Your instructions:
Work out the number of lines below containing the word "Nissan" and give nothing besides it.

Records:
○ ○ ○ ○ ○ ○ ○

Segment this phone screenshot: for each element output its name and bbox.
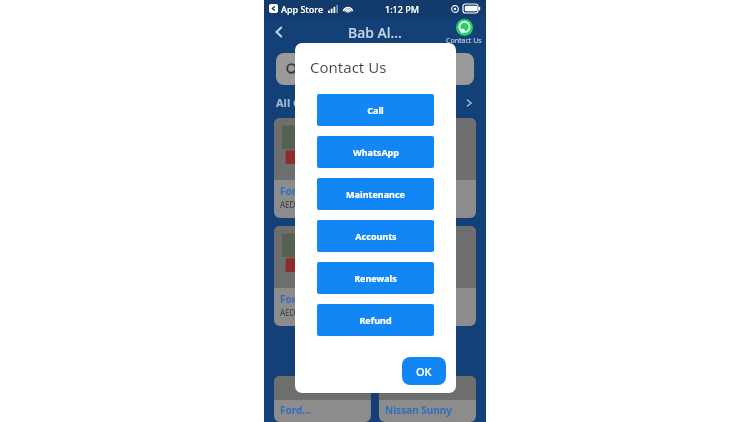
- button[interactable]: Hyundai: [379, 118, 476, 218]
- staticText: Renewals: [354, 272, 397, 284]
- button[interactable]: Contact Us on WhatsApp: [446, 19, 482, 46]
- staticText: App Store: [281, 3, 324, 15]
- staticText: Accounts: [355, 230, 397, 242]
- staticText: WhatsApp: [353, 146, 399, 158]
- staticText: OK: [416, 364, 432, 379]
- button[interactable]: Hyundai: [379, 226, 476, 326]
- staticText: Call: [367, 104, 384, 116]
- staticText: AED 1,200: [385, 307, 423, 318]
- staticText: All Cars: [276, 95, 318, 110]
- button[interactable]: Call: [317, 94, 434, 126]
- button[interactable]: Nissan Sunny: [379, 376, 476, 422]
- button[interactable]: Ford: [274, 226, 371, 326]
- button[interactable]: Renewals: [317, 262, 434, 294]
- button[interactable]: Accounts: [317, 220, 434, 252]
- staticText: AED 1,200: [280, 307, 318, 318]
- staticText: Maintenance: [346, 188, 405, 200]
- staticText: Hyundai: [385, 292, 427, 306]
- staticText: Contact Us: [446, 36, 482, 46]
- staticText: Ford...: [280, 403, 311, 417]
- button[interactable]: Refund: [317, 304, 434, 336]
- button[interactable]: WhatsApp: [317, 136, 434, 168]
- button[interactable]: Back: [268, 21, 290, 43]
- button[interactable]: Ford...: [274, 376, 371, 422]
- staticText: Ford: [280, 184, 303, 198]
- staticText: Contact Us: [310, 57, 387, 77]
- staticText: Refund: [359, 314, 392, 326]
- button[interactable]: [276, 53, 474, 85]
- button[interactable]: Ford: [274, 118, 371, 218]
- button[interactable]: OK: [402, 357, 446, 385]
- staticText: Nissan Sunny: [385, 403, 452, 417]
- staticText: Ford: [280, 292, 303, 306]
- staticText: AED 1,200: [280, 199, 318, 210]
- staticText: Hyundai: [385, 184, 427, 198]
- staticText: 1:12 PM: [385, 3, 419, 15]
- staticText: Bab Al...: [348, 23, 402, 42]
- button[interactable]: Maintenance: [317, 178, 434, 210]
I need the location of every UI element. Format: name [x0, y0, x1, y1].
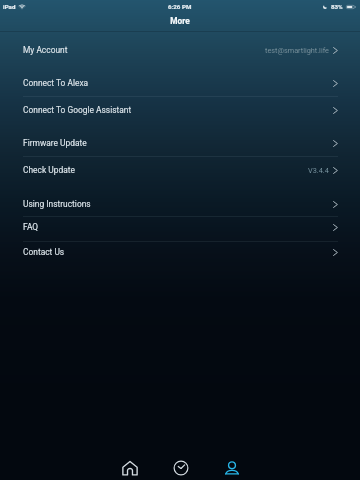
button[interactable]: Connect To Alexa	[0, 70, 360, 96]
button[interactable]: My Account	[0, 37, 360, 63]
staticText: More	[170, 16, 190, 26]
staticText: Connect To Google Assistant	[23, 105, 132, 115]
staticText: iPad	[3, 3, 16, 10]
staticText: test@smartlight.life	[265, 46, 329, 55]
button[interactable]: Schedule	[155, 455, 206, 480]
staticText: Contact Us	[23, 247, 65, 257]
button[interactable]: FAQ	[0, 214, 360, 240]
staticText: FAQ	[23, 222, 39, 232]
button[interactable]: Check Update	[0, 157, 360, 183]
staticText: Using Instructions	[23, 199, 91, 209]
staticText: V3.4.4	[308, 166, 329, 175]
staticText: 6:26 PM	[168, 3, 192, 10]
staticText: Check Update	[23, 165, 75, 175]
button[interactable]: Contact Us	[0, 239, 360, 265]
button[interactable]: Home	[104, 455, 155, 480]
staticText: Firmware Update	[23, 138, 87, 148]
staticText: 83%	[331, 3, 343, 10]
button[interactable]: Connect To Google Assistant	[0, 97, 360, 123]
staticText: My Account	[23, 45, 68, 55]
staticText: Connect To Alexa	[23, 78, 89, 88]
button[interactable]: Firmware Update	[0, 130, 360, 156]
button[interactable]: Using Instructions	[0, 191, 360, 217]
button[interactable]: Profile	[206, 455, 257, 480]
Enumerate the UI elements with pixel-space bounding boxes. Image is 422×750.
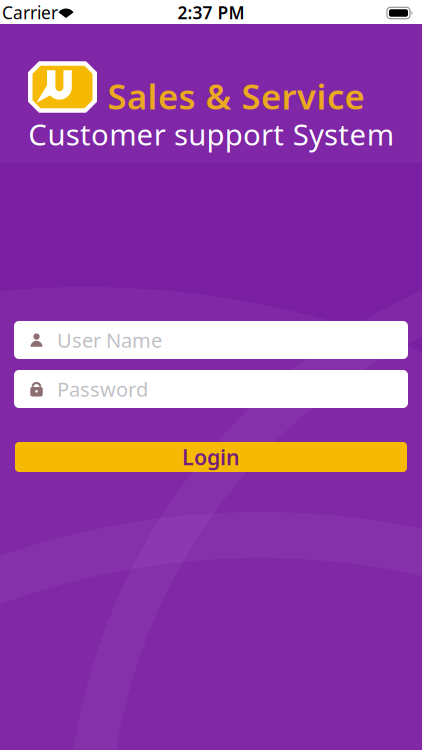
staticText: Customer support System [28,114,394,154]
button[interactable]: User Name text field [14,321,408,359]
staticText: Carrier [2,1,58,24]
staticText: Password [57,376,148,402]
staticText: 2:37 PM [178,1,244,24]
staticText: Sales & Service [108,73,364,119]
button[interactable]: Login [15,442,407,472]
staticText: User Name [57,327,162,353]
staticText: Login [182,443,240,471]
button[interactable]: Password text field [14,370,408,408]
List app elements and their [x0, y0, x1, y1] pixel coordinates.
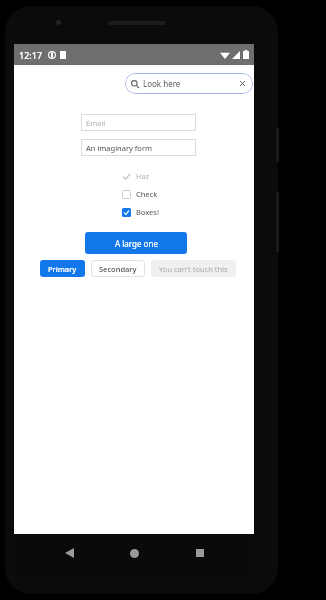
- staticText: An imaginary form: [86, 143, 153, 153]
- staticText: Boxes!: [136, 207, 159, 217]
- button[interactable]: A large one: [85, 232, 187, 254]
- staticText: A large one: [115, 238, 158, 249]
- button[interactable]: Email: [81, 114, 196, 131]
- button[interactable]: Clear search: [238, 79, 247, 88]
- staticText: Check: [136, 189, 158, 199]
- staticText: Secondary: [99, 264, 137, 274]
- staticText: Email: [86, 118, 106, 128]
- button[interactable]: Primary: [40, 260, 85, 277]
- staticText: Look here: [143, 78, 181, 89]
- button[interactable]: Boxes!: [122, 207, 159, 217]
- button[interactable]: Home: [123, 542, 145, 564]
- staticText: You can't touch this: [159, 264, 228, 274]
- button[interactable]: Look here: [125, 73, 253, 94]
- button[interactable]: Secondary: [91, 260, 145, 277]
- staticText: Primary: [48, 264, 77, 274]
- staticText: 12:17: [19, 49, 43, 61]
- staticText: Haz: [136, 171, 150, 181]
- button[interactable]: An imaginary form: [81, 139, 196, 156]
- button[interactable]: Haz: [122, 171, 150, 181]
- button[interactable]: Recent apps: [189, 542, 211, 564]
- button[interactable]: You can't touch this: [151, 260, 236, 277]
- button[interactable]: Back: [58, 542, 80, 564]
- button[interactable]: Check: [122, 189, 158, 199]
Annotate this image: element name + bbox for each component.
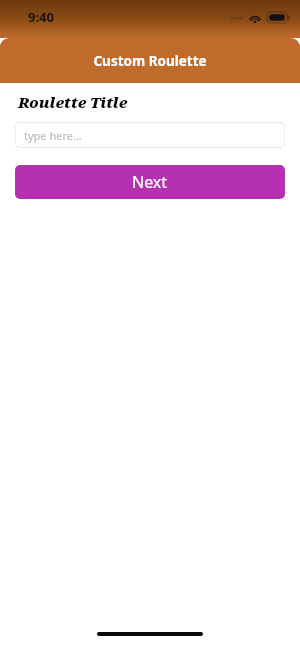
staticText: Custom Roulette	[93, 52, 207, 70]
staticText: Next	[132, 171, 168, 193]
button[interactable]: Custom Roulette	[0, 38, 300, 83]
button[interactable]: Next	[15, 165, 285, 199]
staticText: Roulette Title	[18, 92, 128, 112]
button[interactable]: Roulette title input	[15, 122, 285, 148]
staticText: 9:40	[28, 8, 54, 26]
staticText: type here...	[24, 128, 82, 143]
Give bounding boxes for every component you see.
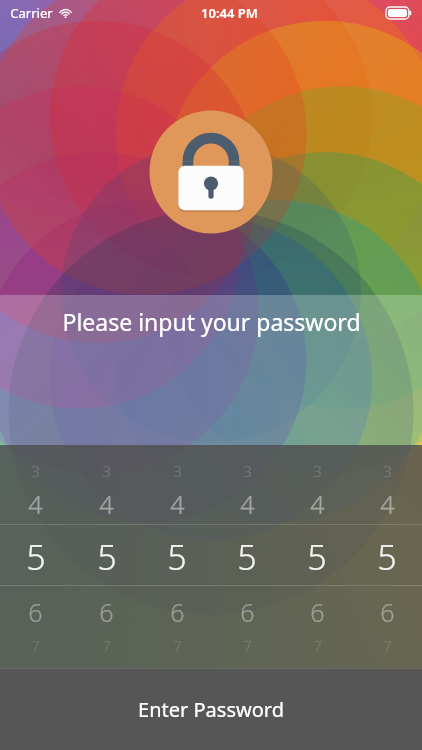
staticText: 4 bbox=[380, 487, 395, 521]
staticText: 4 bbox=[170, 487, 185, 521]
staticText: 5 bbox=[167, 534, 187, 580]
button[interactable]: 3 bbox=[0, 445, 71, 668]
button[interactable]: 3 bbox=[282, 445, 352, 668]
staticText: Carrier bbox=[10, 4, 53, 22]
staticText: 3 bbox=[102, 461, 111, 481]
button[interactable]: Enter Password bbox=[0, 668, 422, 750]
staticText: 6 bbox=[28, 595, 43, 629]
staticText: 6 bbox=[310, 595, 325, 629]
staticText: Please input your password bbox=[62, 306, 361, 337]
staticText: 5 bbox=[377, 534, 397, 580]
staticText: 4 bbox=[310, 487, 325, 521]
staticText: 4 bbox=[28, 487, 43, 521]
staticText: 7 bbox=[383, 636, 392, 656]
staticText: 6 bbox=[380, 595, 395, 629]
button[interactable]: 3 bbox=[71, 445, 142, 668]
staticText: 10:44 PM bbox=[201, 4, 258, 22]
staticText: 3 bbox=[383, 461, 392, 481]
staticText: 7 bbox=[173, 636, 182, 656]
staticText: Enter Password bbox=[138, 696, 284, 723]
staticText: 3 bbox=[243, 461, 252, 481]
staticText: 5 bbox=[26, 534, 46, 580]
staticText: 7 bbox=[102, 636, 111, 656]
staticText: 4 bbox=[240, 487, 255, 521]
button[interactable]: 3 bbox=[212, 445, 282, 668]
staticText: 5 bbox=[97, 534, 117, 580]
staticText: 4 bbox=[99, 487, 114, 521]
staticText: 6 bbox=[170, 595, 185, 629]
staticText: 3 bbox=[31, 461, 40, 481]
staticText: 5 bbox=[307, 534, 327, 580]
staticText: 7 bbox=[313, 636, 322, 656]
button[interactable]: 3 bbox=[352, 445, 422, 668]
staticText: 6 bbox=[99, 595, 114, 629]
staticText: 3 bbox=[173, 461, 182, 481]
staticText: 6 bbox=[240, 595, 255, 629]
button[interactable]: 3 bbox=[142, 445, 212, 668]
staticText: 5 bbox=[237, 534, 257, 580]
staticText: 7 bbox=[243, 636, 252, 656]
staticText: 3 bbox=[313, 461, 322, 481]
staticText: 7 bbox=[31, 636, 40, 656]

○ ○ ○ ○ ○ ○ ○

Final answer:
2